Recorded data:
=== Begin Enclosure ===

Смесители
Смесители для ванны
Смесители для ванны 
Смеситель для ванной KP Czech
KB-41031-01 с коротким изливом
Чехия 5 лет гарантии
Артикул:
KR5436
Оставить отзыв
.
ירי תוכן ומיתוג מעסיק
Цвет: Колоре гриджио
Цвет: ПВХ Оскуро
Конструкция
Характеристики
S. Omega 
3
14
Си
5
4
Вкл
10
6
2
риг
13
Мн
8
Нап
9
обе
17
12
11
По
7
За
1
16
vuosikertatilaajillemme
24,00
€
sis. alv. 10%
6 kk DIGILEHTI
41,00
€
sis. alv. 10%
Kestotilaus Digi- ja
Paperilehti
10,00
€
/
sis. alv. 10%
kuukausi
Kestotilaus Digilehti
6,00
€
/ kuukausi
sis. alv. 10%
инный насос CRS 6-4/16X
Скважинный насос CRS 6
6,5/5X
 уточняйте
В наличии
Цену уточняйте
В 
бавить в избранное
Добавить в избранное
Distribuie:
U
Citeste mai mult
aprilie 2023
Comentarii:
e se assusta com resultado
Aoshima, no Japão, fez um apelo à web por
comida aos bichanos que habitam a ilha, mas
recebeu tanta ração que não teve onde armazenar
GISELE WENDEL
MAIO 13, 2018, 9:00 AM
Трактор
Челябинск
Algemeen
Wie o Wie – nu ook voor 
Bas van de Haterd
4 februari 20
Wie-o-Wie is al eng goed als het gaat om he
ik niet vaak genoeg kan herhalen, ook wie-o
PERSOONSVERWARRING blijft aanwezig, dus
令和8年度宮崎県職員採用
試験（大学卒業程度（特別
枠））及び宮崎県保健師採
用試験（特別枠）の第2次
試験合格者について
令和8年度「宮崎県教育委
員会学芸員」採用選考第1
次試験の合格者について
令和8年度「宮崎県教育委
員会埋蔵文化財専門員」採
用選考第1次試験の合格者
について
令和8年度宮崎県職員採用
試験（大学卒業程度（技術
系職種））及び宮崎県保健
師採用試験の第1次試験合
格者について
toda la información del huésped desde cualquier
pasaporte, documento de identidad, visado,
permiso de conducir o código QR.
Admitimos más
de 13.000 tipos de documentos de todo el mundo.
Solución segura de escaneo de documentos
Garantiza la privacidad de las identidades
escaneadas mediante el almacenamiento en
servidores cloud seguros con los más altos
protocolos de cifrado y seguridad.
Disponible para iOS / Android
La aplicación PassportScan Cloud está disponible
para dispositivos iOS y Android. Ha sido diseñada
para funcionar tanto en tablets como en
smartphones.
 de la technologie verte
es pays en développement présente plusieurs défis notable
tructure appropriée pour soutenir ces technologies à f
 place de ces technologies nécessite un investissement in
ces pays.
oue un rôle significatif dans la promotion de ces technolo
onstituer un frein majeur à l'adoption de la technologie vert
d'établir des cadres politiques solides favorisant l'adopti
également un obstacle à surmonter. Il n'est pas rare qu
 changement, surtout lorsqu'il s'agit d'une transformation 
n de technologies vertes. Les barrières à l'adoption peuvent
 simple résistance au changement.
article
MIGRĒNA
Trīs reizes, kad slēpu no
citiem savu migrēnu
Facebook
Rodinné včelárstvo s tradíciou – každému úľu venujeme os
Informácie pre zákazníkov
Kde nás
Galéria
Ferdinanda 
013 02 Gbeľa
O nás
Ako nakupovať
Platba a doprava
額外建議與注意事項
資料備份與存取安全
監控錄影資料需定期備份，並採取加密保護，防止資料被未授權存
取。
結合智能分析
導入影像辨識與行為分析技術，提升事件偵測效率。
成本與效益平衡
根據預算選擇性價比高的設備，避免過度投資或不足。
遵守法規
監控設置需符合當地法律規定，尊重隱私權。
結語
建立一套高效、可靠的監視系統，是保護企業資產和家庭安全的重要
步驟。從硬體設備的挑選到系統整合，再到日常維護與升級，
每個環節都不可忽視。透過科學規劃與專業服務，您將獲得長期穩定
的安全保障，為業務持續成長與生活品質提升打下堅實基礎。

=== End Enclosure ===

WHAT IS EXPECTED: When you reach the line holding "KB-41031-01 с коротким изливом" in the records above, begin reproducing exactly, stop after the line holding "La aplicación PassportScan", and output nothing else.

OUTPUT OF THE TASK:
KB-41031-01 с коротким изливом
Чехия 5 лет гарантии
Артикул:
KR5436
Оставить отзыв
.
ירי תוכן ומיתוג מעסיק
Цвет: Колоре гриджио
Цвет: ПВХ Оскуро
Конструкция
Характеристики
S. Omega 
3
14
Си
5
4
Вкл
10
6
2
риг
13
Мн
8
Нап
9
обе
17
12
11
По
7
За
1
16
vuosikertatilaajillemme
24,00
€
sis. alv. 10%
6 kk DIGILEHTI
41,00
€
sis. alv. 10%
Kestotilaus Digi- ja
Paperilehti
10,00
€
/
sis. alv. 10%
kuukausi
Kestotilaus Digilehti
6,00
€
/ kuukausi
sis. alv. 10%
инный насос CRS 6-4/16X
Скважинный насос CRS 6
6,5/5X
 уточняйте
В наличии
Цену уточняйте
В 
бавить в избранное
Добавить в избранное
Distribuie:
U
Citeste mai mult
aprilie 2023
Comentarii:
e se assusta com resultado
Aoshima, no Japão, fez um apelo à web por
comida aos bichanos que habitam a ilha, mas
recebeu tanta ração que não teve onde armazenar
GISELE WENDEL
MAIO 13, 2018, 9:00 AM
Трактор
Челябинск
Algemeen
Wie o Wie – nu ook voor 
Bas van de Haterd
4 februari 20
Wie-o-Wie is al eng goed als het gaat om he
ik niet vaak genoeg kan herhalen, ook wie-o
PERSOONSVERWARRING blijft aanwezig, dus
令和8年度宮崎県職員採用
試験（大学卒業程度（特別
枠））及び宮崎県保健師採
用試験（特別枠）の第2次
試験合格者について
令和8年度「宮崎県教育委
員会学芸員」採用選考第1
次試験の合格者について
令和8年度「宮崎県教育委
員会埋蔵文化財専門員」採
用選考第1次試験の合格者
について
令和8年度宮崎県職員採用
試験（大学卒業程度（技術
系職種））及び宮崎県保健
師採用試験の第1次試験合
格者について
toda la información del huésped desde cualquier
pasaporte, documento de identidad, visado,
permiso de conducir o código QR.
Admitimos más
de 13.000 tipos de documentos de todo el mundo.
Solución segura de escaneo de documentos
Garantiza la privacidad de las identidades
escaneadas mediante el almacenamiento en
servidores cloud seguros con los más altos
protocolos de cifrado y seguridad.
Disponible para iOS / Android
La aplicación PassportScan Cloud está disponible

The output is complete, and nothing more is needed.